RAF won’t budge despite losing ConCourt leave to appeal high court ruling on medical scheme claims

RAF won’t budge despite losing ConCourt leave to appeal high court ruling on medical scheme claims
A selection of South African banknotes. (Photo: Simon Dawson / Bloomberg via Getty Images) | An accident scene at the corner of Witkoppen Road and Kingfisher Road on 13 August 2021 in Johannesburg, South Africa. (Photo: Gallo Images / Luba Lesolle) | Cars drive past the Discovery offices in Sandton, Johannesburg. (Photo: Shiraaz Mohamed)

Medical scheme members can rest easy after the Constitutional Court this week ruled in favour of Discovery Health in an echo of an earlier high court ruling.
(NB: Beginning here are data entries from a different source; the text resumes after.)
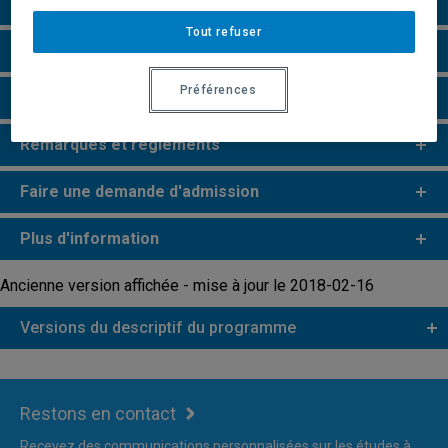
Particularités
Tout refuser
Perspectives professionnelles
Préférences
e
e
Études de 2
et 3
cycles
Remarques et règlements
Faire une demande d'admission
Plus d'information
Ancienne version affichée - mise à jour le 2018-02-16
Versions du descriptif du programme
Restons en contact
Recevez des communications personnalisées sur les études à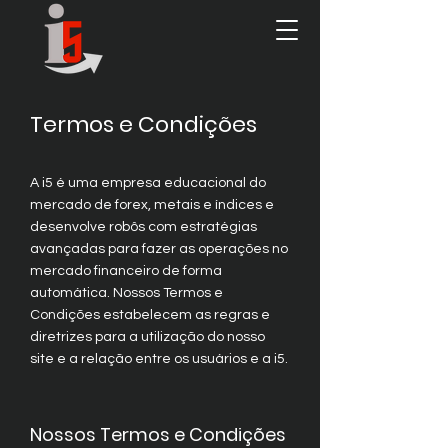
Termos e Condições
A i5 é uma empresa educacional do
mercado de forex, metais e índices e
desenvolve robôs com estratégias
avançadas para fazer as operações no
mercado financeiro de forma
automática. Nossos Termos e
Condições estabelecem as regras e
diretrizes para a utilização do nosso
site e a relação entre os usuários e a i5.
Nossos Termos e Condições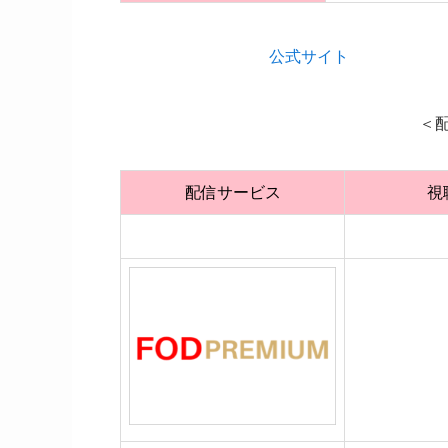
公式サイト
＜配
配信サービス
視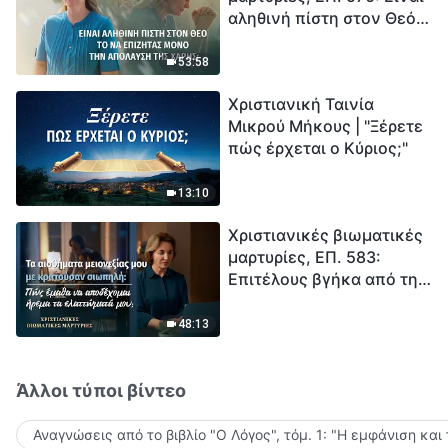
αληθινή πίστη στον Θεό
Ξεκινά η αντίστροφη
το να επιζητάς μόνο την
μέτρηση για την
απόλαυση της χάρης;
ανθρωπότητα. Έχεις βρει
53:58
τρόπο να επιβιώσεις;
Χριστιανική Ταινία
Μικρού Μήκους | "Ξέρετε
πώς έρχεται ο Κύριος;"
13:10
Χριστιανικές βιωματικές
μαρτυρίες, ΕΠ. 583:
Επιτέλους βγήκα από τη
σκιά της κατωτερότητας
48:13
Άλλοι τύποι βίντεο
Αναγνώσεις από το βιβλίο "Ο Λόγος", τόμ. 1: "Η εμφάνιση και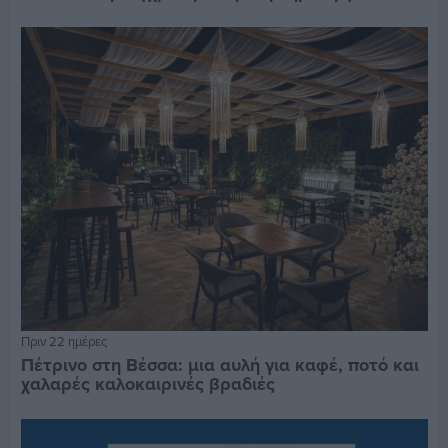
Πριν 22 ημέρες
Πέτρινο στη Βέσσα: μια αυλή για καφέ, ποτό και
χαλαρές καλοκαιρινές βραδιές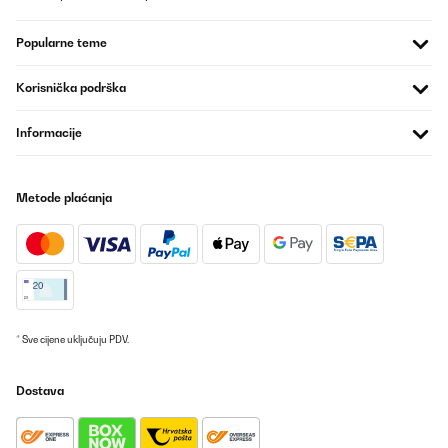
POTVRĐENI PREGLED
Popularne teme
03/08/2025
Mega zufrieden,Gerät ging nach einem Jahr kaputt und es kam
Korisnička podrška
anstandslos ein neues Gerät , top Service u Support wärend der
versandzeit
Informacije
Amazon-Benutzer
Prevedi
Metode plaćanja
POTVRĐENI PREGLED
15/04/2025
Qualität sehr gut, Lieferung schnell
Amazon-Benutzer
* Sve cijene uključuju PDV.
Prevedi
Dostava
POTVRĐENI PREGLED
05/08/2024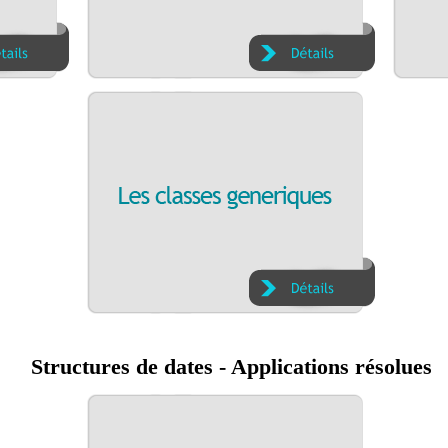
Structures de dates - Applications résolues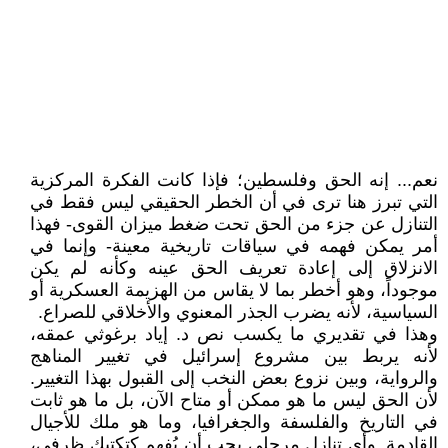
نعم... إنه الحق وفلسطين؛ فإذا كانت الفكرة المركزية
التي تبرز هنا ترى في أن الخطر الحقيقي ليس فقط في
التنازل عن جزء من الحق تحت ضغط ميزان القوى- فهذا
أمر يمكن فهمه في سياقات تاريخية معينة- وإنما في
الانزلاق إلى إعادة تعريف الحق عينه وكأنه لم يكن
موجوداً، وهو أخطر بما لا يقاس من الهزيمة العسكرية أو
السياسية، لأنه يضرب الجذر المعنوي والأخلاقي للصراع.
وهذا في تقديري ما يكسب نص د. إياد برغوثي عمقه،
لأنه يربط بين مشروع إسرائيل في تغيير المناهج
والرواية، وبين نزوع بعض النخب إلى القبول بهذا التغيير.
لأن الحق ليس ما هو ممكن أو متاح الآن، بل ما هو ثابت
في التاريخ والفلسفة والجغرافيا، وما هو ملك للأجيال
القادمة. وأي تنازل مرحلي يجب أن يُفهم كتكتيك ظرفي،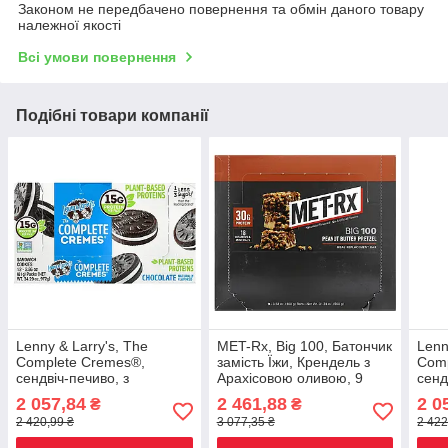
Законом не передбачено повернення та обмін даного товару
належної якості
Всі умови повернення
Подібні товари компанії
Lenny & Larry's, The
MET-Rx, Big 100, Батончик
Lenn
Complete Cremes®,
замість Їжи, Крендель з
Comp
сендвіч-печиво, з
Арахісовою оливою, 9
сенд
шоколадом, 12 пакетиків
батончиків, по 3,52 унції
паке
2 057,84
2 461,88
2 0
₴
₴
по 81 г (2,86 унції), Київ
(100 г), Київ
унції
2 420,99 ₴
3 077,35 ₴
2 422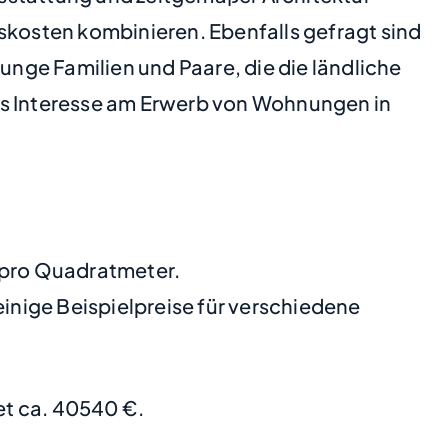
skosten kombinieren. Ebenfalls gefragt sind
unge Familien und Paare, die die ländliche
es Interesse am Erwerb von Wohnungen in
€ pro Quadratmeter.
nige Beispielpreise für verschiedene
t ca. 40540 €.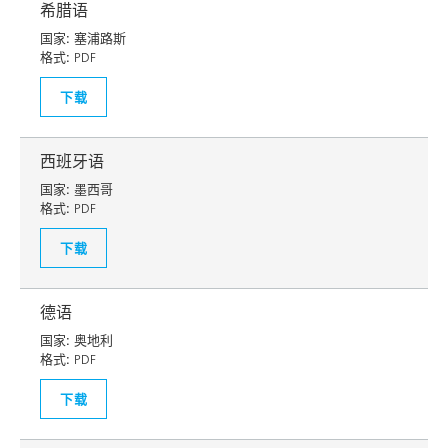
希腊语
国家:
塞浦路斯
格式:
PDF
下载
西班牙语
国家:
墨西哥
格式:
PDF
下载
德语
国家:
奥地利
格式:
PDF
下载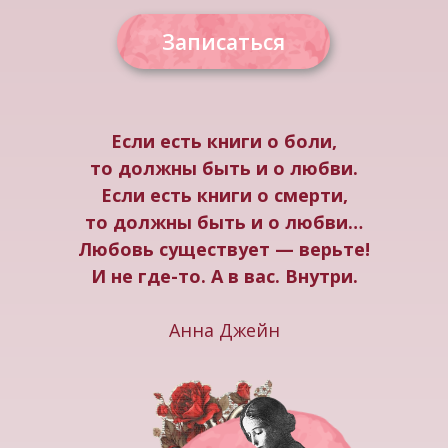
Записаться
Если есть книги о боли,
то должны быть и о любви.
Если есть книги о смерти,
то должны быть и о любви…
Любовь существует — верьте!
И не где-то. А в вас. Внутри.
Анна Джейн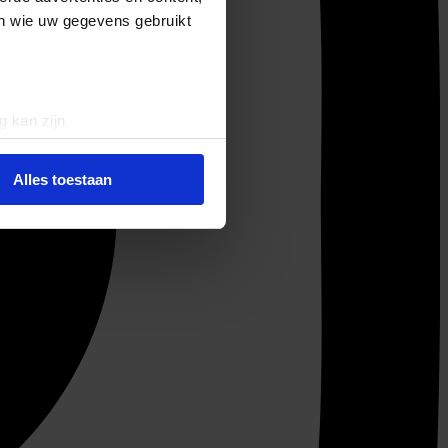
en wie uw gegevens gebruikt
g kan zijn
erprinting)
t
detailgedeelte
in. U kunt uw
Alles toestaan
 media te bieden en om ons
ze partners voor social
nformatie die u aan ze heeft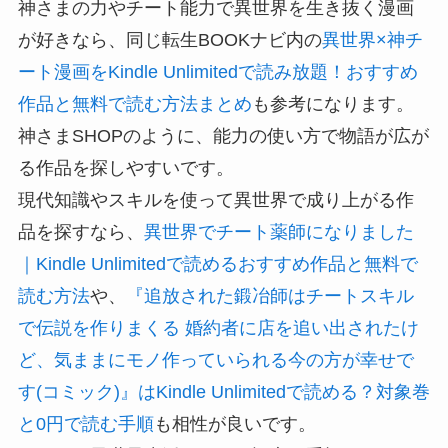
神さまの力やチート能力で異世界を生き抜く漫画
が好きなら、同じ転生BOOKナビ内の
異世界×神チ
ート漫画をKindle Unlimitedで読み放題！おすすめ
作品と無料で読む方法まとめ
も参考になります。
神さまSHOPのように、能力の使い方で物語が広が
る作品を探しやすいです。
現代知識やスキルを使って異世界で成り上がる作
品を探すなら、
異世界でチート薬師になりました
｜Kindle Unlimitedで読めるおすすめ作品と無料で
読む方法
や、
『追放された鍛冶師はチートスキル
で伝説を作りまくる 婚約者に店を追い出されたけ
ど、気ままにモノ作っていられる今の方が幸せで
す(コミック)』はKindle Unlimitedで読める？対象巻
と0円で読む手順
も相性が良いです。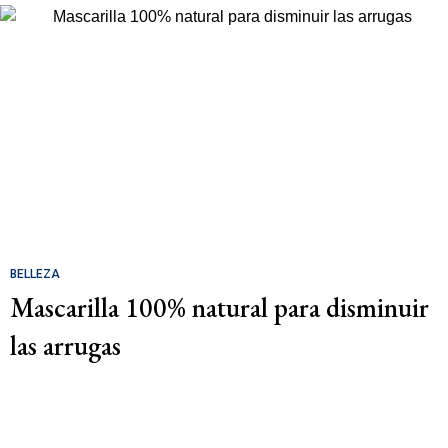
BELLEZA
Mascarilla 100% natural para disminuir
las arrugas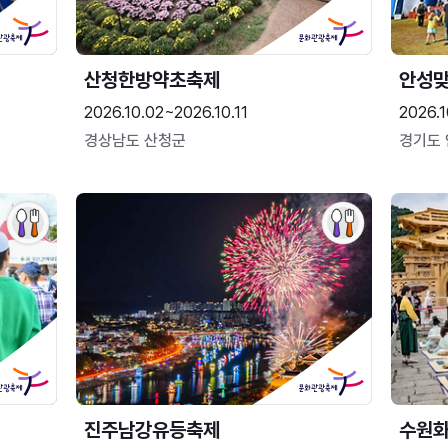
산청한방약초축제
안성맞
2026.10.02~2026.10.11
2026.1
경상남도 산청군
경기도
진주남강유등축제
수원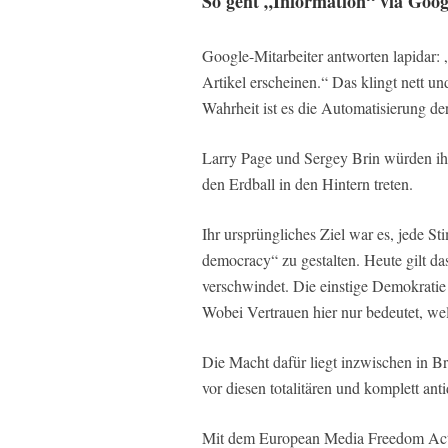
So geht „Information“ via Goog
Google-Mitarbeiter antworten lapidar: „
Artikel erscheinen.“ Das klingt nett 
Wahrheit ist es die Automatisierung der
Larry Page und Sergey Brin würden ih
den Erdball in den Hintern treten.
Ihr ursprüngliches Ziel war es, jede S
democracy“ zu gestalten. Heute gilt das
verschwindet. Die einstige Demokratie 
Wobei Vertrauen hier nur bedeutet, we
Die Macht dafür liegt inzwischen in B
vor diesen totalitären und komplett an
Mit dem European Media Freedom Act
But the Road Accident Fund is not budging on its stance.

Discovery Health took the Road Accident Fund (RAF) to court to declare as unlawful the RAF’s directive issued in August to exclude medical scheme members’ claims, and for the RAF to resume the processing of members’ road accident-related claims. 

Discovery Health won the case. This week, the RAF’s application for leave to appeal to the Constitutional Court was refused, with a full costs order awarded to Discovery Health.

The RAF directive, issued just over a year ago, instructed its various claims offices to stop processing medical scheme members’ claims. 

“This constituted clear discrimination against medical scheme members who are road users and pay the same fuel levies towards the RAF as all other road users,” says Dr Ryan Noach, chief executive of medical scheme administrator Discovery Health.

A quick look at the RAF’s financial records makes it clear why management is desperate to cut costs wherever it can. 

The RAF recorded a deficit of R8.43-billion for the 2022/23 financial year, compared with a surplus of R428-million the previous year. However, the fund maintains that this was largely due to not seeing an increase in the fuel levy over the past two years, against a backdrop of an average 6.9% increase in inflation during 2022/23. The deficit was also impacted by the increase in claims liability when compared with the previous year.

Chief executive of the RAF, Collins Letsoalo, told Daily Maverick the ConCourt decision has “no implications” for the fund as it did not deal with the merits of the case, but merely raised issues of a lack of jurisdiction.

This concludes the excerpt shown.